Summary: Analysis of the speech spectrogram, and how the energy in speech effects the design of systems for transmiting speech.
When we speak, pitch and the vocal tract's transfer function are not static; they change according to their control signals to produce speech. Engineers typically display how the speech spectrum changes over time with what is known as a spectrogram Figure 1.
| spectrogram |
|---|
![]() |
Note how the line spectrum, which indicates how the pitch changes, is visible during the vowels, but not during the consonants (like the ce in "Rice").

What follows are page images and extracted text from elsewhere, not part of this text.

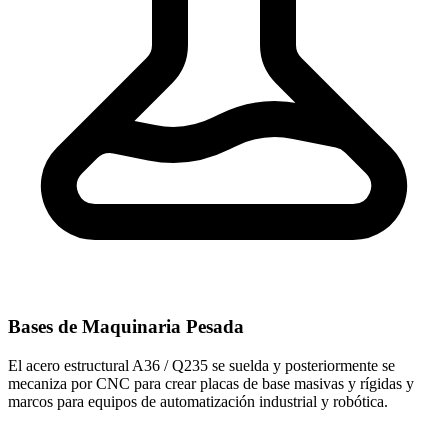
Bases de Maquinaria Pesada
El acero estructural A36 / Q235 se suelda y posteriormente se
mecaniza por CNC para crear placas de base masivas y rígidas y
marcos para equipos de automatización industrial y robótica.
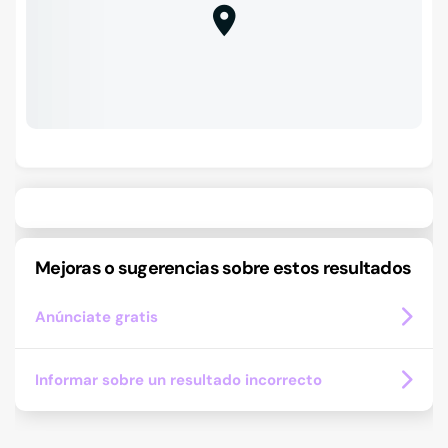
Mejoras o sugerencias sobre estos resultados
Anúnciate gratis
Informar sobre un resultado incorrecto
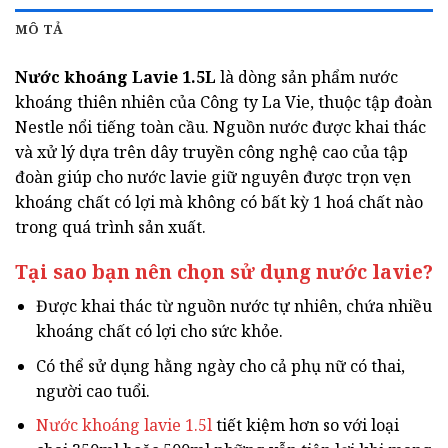
MÔ TẢ
Nước khoáng Lavie 1.5L
là dòng sản phẩm nước
khoáng thiên nhiên của Công ty La Vie, thuộc tập đoàn
Nestle nổi tiếng toàn cầu. Nguồn nước được khai thác
và xử lý dựa trên dây truyền công nghệ cao của tập
đoàn giúp cho nước lavie giữ nguyên được trọn vẹn
khoáng chất có lợi mà không có bất kỳ 1 hoá chất nào
trong quá trình sản xuất.
Tại sao bạn nên chọn sử dụng nước lavie?
Được khai thác từ nguồn nước tự nhiên, chứa nhiều
khoáng chất có lợi cho sức khỏe.
Có thể sử dụng hằng ngày cho cả phụ nữ có thai,
người cao tuổi.
Nước khoáng lavie 1.5l
tiết kiệm hơn so với loại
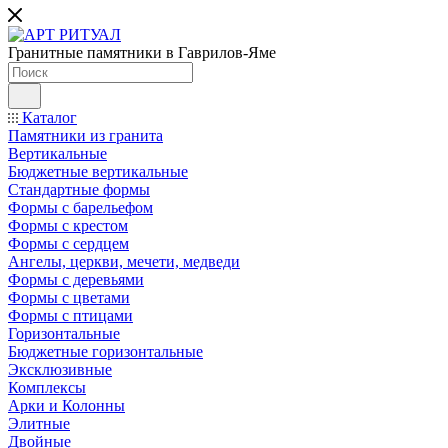
Гранитные памятники в Гаврилов-Яме
Каталог
Памятники из гранита
Вертикальные
Бюджетные вертикальные
Стандартные формы
Формы с барельефом
Формы с крестом
Формы с сердцем
Ангелы, церкви, мечети, медведи
Формы с деревьями
Формы с цветами
Формы с птицами
Горизонтальные
Бюджетные горизонтальные
Эксклюзивные
Комплексы
Арки и Колонны
Элитные
Двойные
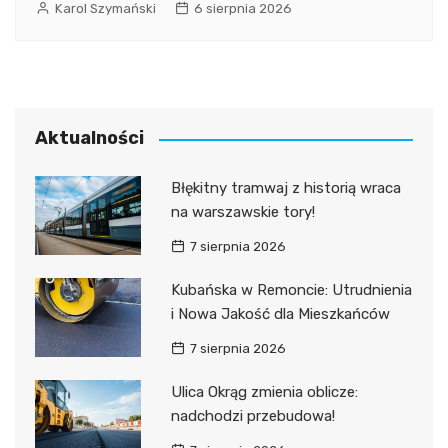
Karol Szymański
6 sierpnia 2026
Aktualności
Błękitny tramwaj z historią wraca
na warszawskie tory!
7 sierpnia 2026
Kubańska w Remoncie: Utrudnienia
i Nowa Jakość dla Mieszkańców
7 sierpnia 2026
Ulica Okrąg zmienia oblicze:
nadchodzi przebudowa!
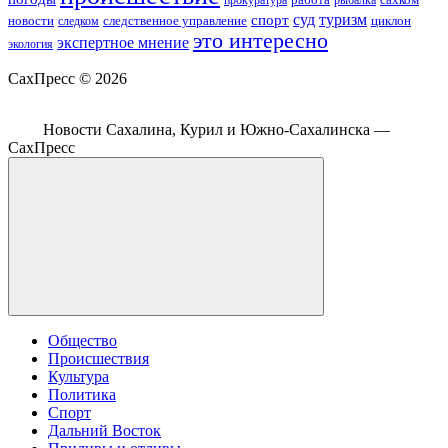
прокуратура
рыбалка
спорт
суд
туризм
новости
циклон
следственное управление
следком
это интересно
экспертное мнение
экология
СахПресс ©
2026
Новости Сахалина, Курил и Южно-Сахалинска —
СахПресс
Общество
Происшествия
Культура
Политика
Спорт
Дальний Восток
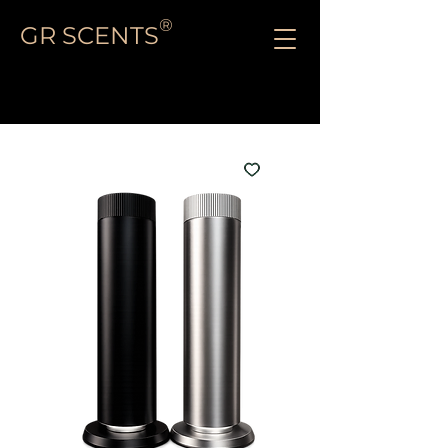
®
GR SCENTS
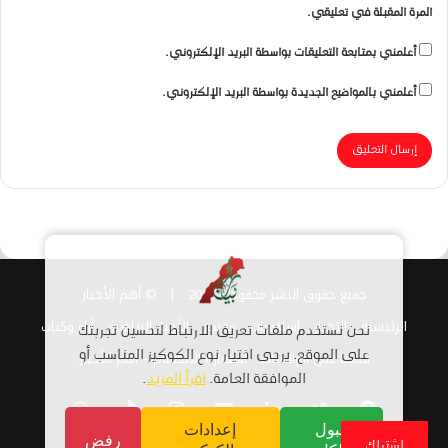
المرة المقبلة في تعليقي.
أعلمني بمتابعة التعليقات بواسطة البريد الإلكتروني.
أعلمني بالمواضيع الجديدة بواسطة البريد الإلكتروني.
جميع حقوق النشر محفوظة 2026 |
© أهم الأخبار
الرئيسية
الاخبار
اسلاميات
مجتمع
الأخبار الرياضية
أراء وكتاب
نحن نستخدم ملفات تعريف الارتباط لتحسين تجربتك
قناتنا على الواتساب
على الموقع. يرجى اختيار نوع الكوكيز المناسب أو
استمارة الانضمام – أهم الأخبار
الموافقة العامة.
اقرأ المزيد
.
فيسبوك
تويتر
لينكدإن
يوتيوب
انستقرام
TikTok
واتساب
قبول
إعدادات
رفض
اشتراك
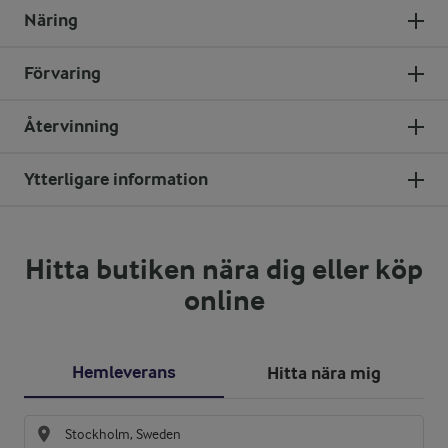
Näring
Förvaring
Återvinning
Ytterligare information
Hitta butiken nära dig eller köp
online
Hemleverans
Hitta nära mig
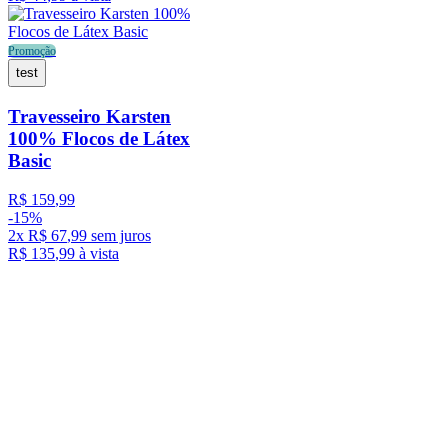
Promoção
test
Travesseiro Karsten
100% Flocos de Látex
Basic
R$
159
,
99
-
15%
2
x
R$
67
,
99
sem juros
R$
135
,
99
à vista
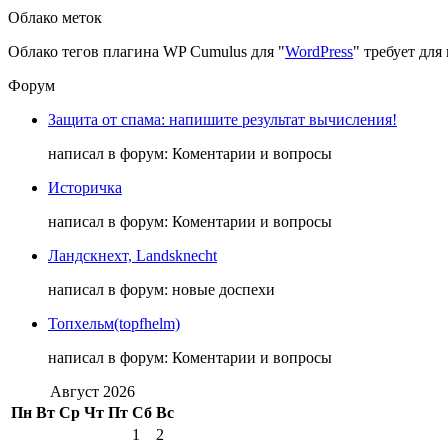
Облако меток
Облако тегов плагина WP Cumulus для "
WordPress
" требует дл
Форум
Защита от спама: напишите результат вычисления!
написал в форум: Коментарии и вопросы
Историчка
написал в форум: Коментарии и вопросы
Ландскнехт, Landsknecht
написал в форум: новые доспехи
Топхельм(topfhelm)
написал в форум: Коментарии и вопросы
Август 2026
Пн
Вт
Ср
Чт
Пт
Сб
Вс
1
2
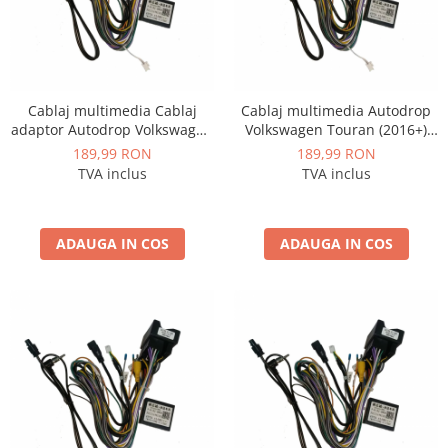
Cablaj multimedia Cablaj
Cablaj multimedia Autodrop
adaptor Autodrop Volkswagen
Volkswagen Touran (2016+)
Caddy (2023+) pentru
pentru Navigații multimedia
189,99 RON
189,99 RON
Navigații multimedia Android
Android
TVA inclus
TVA inclus
ADAUGA IN COS
ADAUGA IN COS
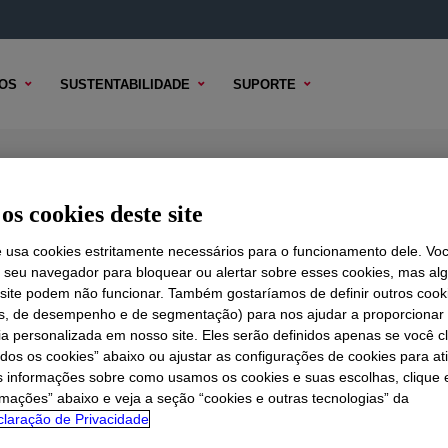
OS
SUSTENTABILIDADE
SUPORTE
licone Rubber
os cookies deste site
e usa cookies estritamente necessários para o funcionamento dele. Vo
r seu navegador para bloquear ou alertar sobre esses cookies, mas a
 TÉCNICO
 site podem não funcionar. Também gostaríamos de definir outros cook
OPÇÕES DE AMOSTRA
OPÇÕES DE COMPRA
is, de desempenho e de segmentação) para nos ajudar a proporciona
ia personalizada em nosso site. Eles serão definidos apenas se você c
odos os cookies” abaixo ou ajustar as configurações de cookies para at
s informações sobre como usamos os cookies e suas escolhas, clique 
rmações” abaixo e veja a seção “cookies e outras tecnologias” da
laração de Privacidade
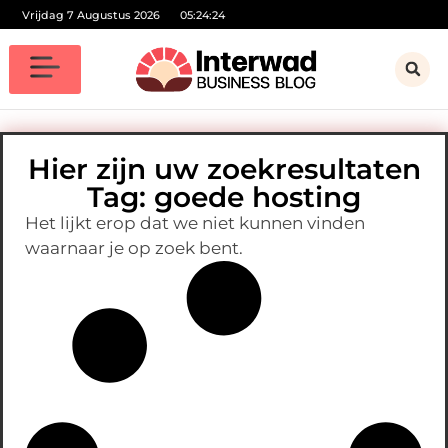
Vrijdag 7 Augustus 2026
05:24:24
Hier zijn uw zoekresultaten
Tag: goede hosting
Het lijkt erop dat we niet kunnen vinden
waarnaar je op zoek bent.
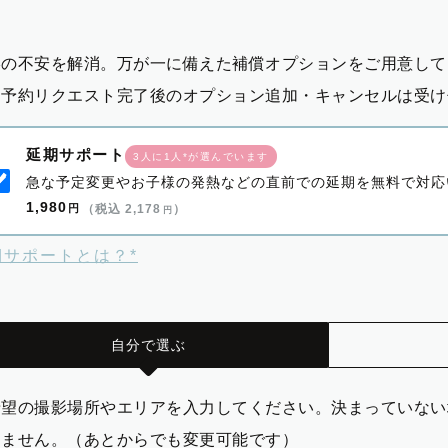
影の不安を解消。万が一に備えた補償オプションをご用意して
※予約リクエスト完了後のオプション追加・キャンセルは受け
延期サポート
3人に1人*が選んでいます
急な予定変更やお子様の発熱などの直前での延期を無料で対応
1,980
円
（税込 2,178
）
円
期サポートとは？*
自分で選ぶ
希望の撮影場所やエリアを入力してください。決まっていない
りません。（あとからでも変更可能です）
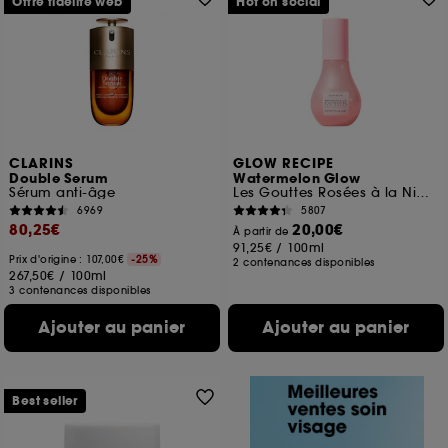
Offre fidélité web
Hot on social
CLARINS
GLOW RECIPE
Double Serum
Watermelon Glow
Sérum anti-âge
Les Gouttes Rosées à la Niacinamide Jumbo
6969
5807
80,25€
20,00€
À partir de
91,25€
/
100ml
Prix d'origine : 107,00€
-25%
2 contenances disponibles
267,50€
/
100ml
3 contenances disponibles
Ajouter au panier
Ajouter au panier
Best seller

The fundamental model for speech indicates how engineers use the physics underlying the signal generation process and exploit its structure to produce a systems model that suppresses the physics while emphasizing how the signal is "constructed." From everyday life, we know that speech contains a wealth of information. We want to determine how to transmit and receive it. Efficient and effective speech transmission requires us to know the signal's properties and its structure (as expressed by the fundamental model of speech production). We see from Figure 1, for example, that speech contains significant energy from zero frequency up to around 5 kHz. Effective speech transmission systems must be able to cope with signals having this bandwidth. It is interesting that one system that does not support this 5 kHz bandwidth is the telephone: Telephone systems act like a bandpass filter passing energy between about 200 Hz and 3.2 kHz. The most important consequence of this filtering is the removal of high frequency energy. In our sample utterance, the "ce" sound in "Rice" contains most of its energy above 3.2 kHz; this filtering effect is why it is extremely difficult to distinguish the sounds "s" and "f" over the telephone. Radio does support this bandwidth (more about AM and FM radio systems later). Efficient speech transmission systems exploit the speech signal's special structure: What makes speech speech? You can conjure many signals that span the same frequencies as speech—car engine sounds, violin music, dog barks—but don't sound at all like speech. We shall learn later that transmission of any 5 kHz bandwidth signal requires about 80 kbps (thousands of bits per second) to transmit digitally. Speech signals can be transmitted using less than 1 kbps because of its special structure. Reducing the "digital bandwidth" so drastically took engineers many years. They developed signal processing and coding methods that could deal effectively with speech without destroying it. If you used a speech transmission system to send a violin sound, it would arrive horribly distorted; speech transmitted the same way would sound fine.